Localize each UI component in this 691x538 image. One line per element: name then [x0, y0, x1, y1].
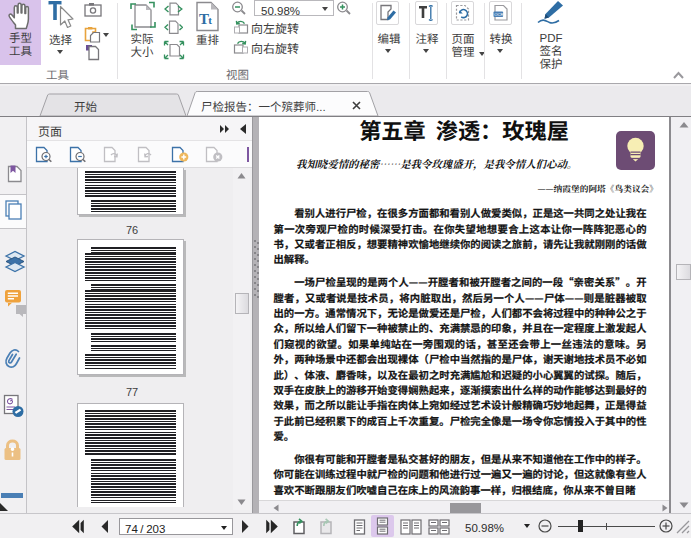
svg-text:t: t — [208, 14, 212, 26]
svg-text:OCR: OCR — [494, 12, 503, 17]
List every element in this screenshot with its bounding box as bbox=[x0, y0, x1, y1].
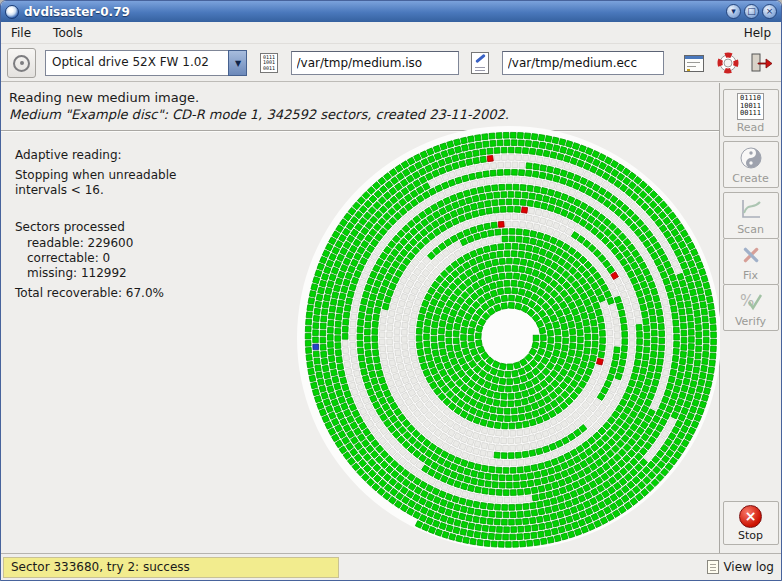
fix-icon bbox=[738, 242, 764, 268]
menu-help[interactable]: Help bbox=[744, 26, 771, 40]
sectors-readable: readable: 229600 bbox=[27, 236, 133, 250]
lifebelt-help-icon bbox=[716, 51, 740, 75]
page-line bbox=[475, 67, 485, 68]
drive-select-value[interactable]: Optical drive 52X FW 1.02 bbox=[45, 50, 228, 76]
window-title: dvdisaster-0.79 bbox=[24, 5, 130, 19]
optical-drive-icon bbox=[13, 55, 30, 72]
verify-icon: % bbox=[738, 288, 764, 314]
view-log-label: View log bbox=[723, 560, 774, 574]
verify-button[interactable]: % Verify bbox=[723, 284, 779, 331]
adaptive-reading-line2: intervals < 16. bbox=[15, 183, 104, 197]
help-button[interactable] bbox=[716, 50, 741, 76]
chevron-down-icon[interactable]: ▼ bbox=[228, 50, 247, 76]
create-button[interactable]: Create bbox=[723, 141, 779, 188]
fix-button[interactable]: Fix bbox=[723, 238, 779, 285]
menu-tools[interactable]: Tools bbox=[53, 26, 83, 40]
image-file-icon: 0111 1001 0011 bbox=[260, 53, 278, 74]
window-controls: ▾ □ × bbox=[726, 4, 777, 19]
drive-button[interactable] bbox=[7, 48, 36, 78]
menu-file[interactable]: File bbox=[11, 26, 31, 40]
sectors-correctable: correctable: 0 bbox=[27, 251, 110, 265]
create-icon bbox=[738, 145, 764, 171]
quit-exit-icon bbox=[750, 51, 774, 75]
drive-select[interactable]: Optical drive 52X FW 1.02 ▼ bbox=[45, 50, 247, 76]
read-label: Read bbox=[737, 121, 765, 134]
status-headline: Reading new medium image. bbox=[9, 90, 199, 105]
binary-row: 0011 bbox=[263, 66, 275, 72]
stop-button[interactable]: × Stop bbox=[723, 501, 779, 545]
fix-label: Fix bbox=[743, 269, 758, 282]
sectors-missing: missing: 112992 bbox=[27, 266, 127, 280]
total-recoverable: Total recoverable: 67.0% bbox=[15, 286, 164, 300]
sectors-processed-title: Sectors processed bbox=[15, 220, 125, 234]
pen-glyph bbox=[476, 54, 486, 63]
toolbar: Optical drive 52X FW 1.02 ▼ 0111 1001 00… bbox=[1, 45, 781, 82]
status-message: Sector 333680, try 2: success bbox=[11, 560, 190, 574]
scan-icon bbox=[738, 196, 764, 222]
stop-label: Stop bbox=[738, 529, 763, 542]
action-sidebar: 01110 10011 00111 Read Create bbox=[720, 83, 781, 553]
quit-button[interactable] bbox=[750, 50, 775, 76]
minimize-button[interactable]: ▾ bbox=[726, 4, 741, 19]
log-icon bbox=[707, 560, 719, 574]
view-log-button[interactable]: View log bbox=[707, 560, 781, 574]
preferences-icon bbox=[684, 55, 704, 72]
read-icon: 01110 10011 00111 bbox=[737, 93, 764, 120]
adaptive-reading-line1: Stopping when unreadable bbox=[15, 168, 176, 182]
scan-button[interactable]: Scan bbox=[723, 192, 779, 239]
iso-path-input[interactable] bbox=[291, 51, 459, 75]
ecc-file-button[interactable] bbox=[468, 50, 493, 76]
ecc-file-icon bbox=[471, 52, 489, 74]
image-file-button[interactable]: 0111 1001 0011 bbox=[256, 50, 281, 76]
binary-row: 00111 bbox=[740, 110, 761, 118]
stop-icon: × bbox=[739, 505, 762, 528]
scan-label: Scan bbox=[737, 223, 764, 236]
adaptive-reading-title: Adaptive reading: bbox=[15, 148, 122, 162]
app-window: dvdisaster-0.79 ▾ □ × File Tools Help Op… bbox=[0, 0, 782, 581]
maximize-button[interactable]: □ bbox=[744, 4, 759, 19]
preferences-button[interactable] bbox=[682, 50, 707, 76]
read-button[interactable]: 01110 10011 00111 Read bbox=[723, 89, 779, 137]
page-line bbox=[475, 70, 485, 71]
statusbar: Sector 333680, try 2: success View log bbox=[1, 553, 781, 580]
menubar: File Tools Help bbox=[1, 22, 781, 44]
titlebar[interactable]: dvdisaster-0.79 ▾ □ × bbox=[1, 1, 781, 22]
status-message-box: Sector 333680, try 2: success bbox=[3, 557, 339, 578]
disc-spiral bbox=[291, 120, 727, 556]
verify-label: Verify bbox=[735, 315, 766, 328]
create-label: Create bbox=[732, 172, 769, 185]
close-button[interactable]: × bbox=[762, 4, 777, 19]
app-icon bbox=[5, 5, 19, 19]
ecc-path-input[interactable] bbox=[502, 51, 664, 75]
┄┄┄┄┄┄
- _TASK INSTRUCTIONS_: What belongs in the answer is each line of the data that has the word "scan".

- _RESPONSE TO THIS EXERCISE_:
scan-icon bbox=[738, 196, 764, 222]
scan-button[interactable]: Scan bbox=[723, 192, 779, 239]
scan-label: Scan bbox=[737, 223, 764, 236]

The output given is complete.